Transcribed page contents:
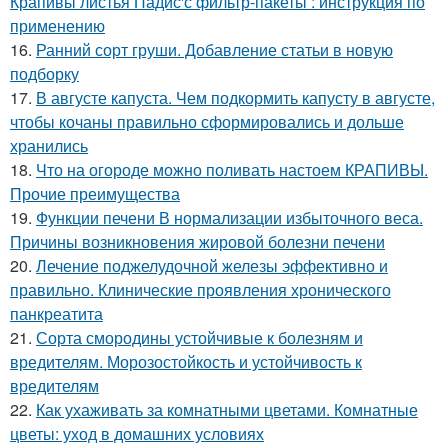
Крапивы листья Падис'с фильтр-пакеты : инструкция по
применению
16.
Ранний сорт груши. Добавление статьи в новую
подборку
17.
В августе капуста. Чем подкормить капусту в августе,
чтобы кочаны правильно сформировались и дольше
хранились
18.
Что на огороде можно поливать настоем КРАПИВЫ.
Прочие преимущества
19.
Функции печени В нормализации избыточного веса.
Причины возникновения жировой болезни печени
20.
Лечение поджелудочной железы эффективно и
правильно. Клинические проявления хронического
панкреатита
21.
Сорта смородины устойчивые к болезням и
вредителям. Морозостойкость и устойчивость к
вредителям
22.
Как ухаживать за комнатными цветами. Комнатные
цветы: уход в домашних условиях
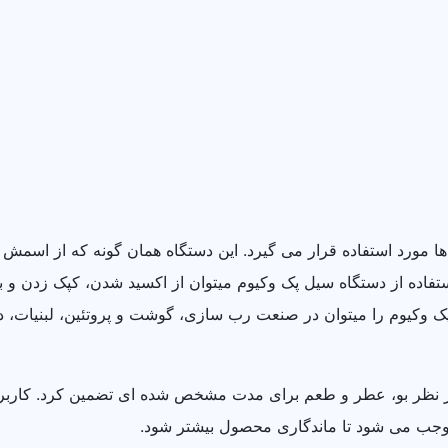
 مورد استفاده قرار می گیرد. این دستگاه همان گونه که از اسمش پ
ستفاده از دستگاه سیل پک وکیوم میتوان از اکسید شدن، کپک زدن و
پک وکیوم را میتوان در صنعت رب سازی، گوشت و پروتئین، لبنیات، دا
ا از نظر بو، عطر و طعم برای مدت مشخص شده ای تضمین کرد. کاربر
موجب می شود تا ماندگاری محصول بیشتر شود.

**INSTRUCTIONS TO FOLLOW:** Word-for-word copy, no pictures: write out the entries above in full.

**RESULT OF THIS EXERCISE:**
Крапивы листья Падис'с фильтр-пакеты : инструкция по
применению
16.
Ранний сорт груши. Добавление статьи в новую
подборку
17.
В августе капуста. Чем подкормить капусту в августе,
чтобы кочаны правильно сформировались и дольше
хранились
18.
Что на огороде можно поливать настоем КРАПИВЫ.
Прочие преимущества
19.
Функции печени В нормализации избыточного веса.
Причины возникновения жировой болезни печени
20.
Лечение поджелудочной железы эффективно и
правильно. Клинические проявления хронического
панкреатита
21.
Сорта смородины устойчивые к болезням и
вредителям. Морозостойкость и устойчивость к
вредителям
22.
Как ухаживать за комнатными цветами. Комнатные
цветы: уход в домашних условиях
 مورد استفاده قرار می گیرد. این دستگاه همان گونه که از اسمش پ
ستفاده از دستگاه سیل پک وکیوم میتوان از اکسید شدن، کپک زدن و
پک وکیوم را میتوان در صنعت رب سازی، گوشت و پروتئین، لبنیات، دا
ا از نظر بو، عطر و طعم برای مدت مشخص شده ای تضمین کرد. کاربر
موجب می شود تا ماندگاری محصول بیشتر شود.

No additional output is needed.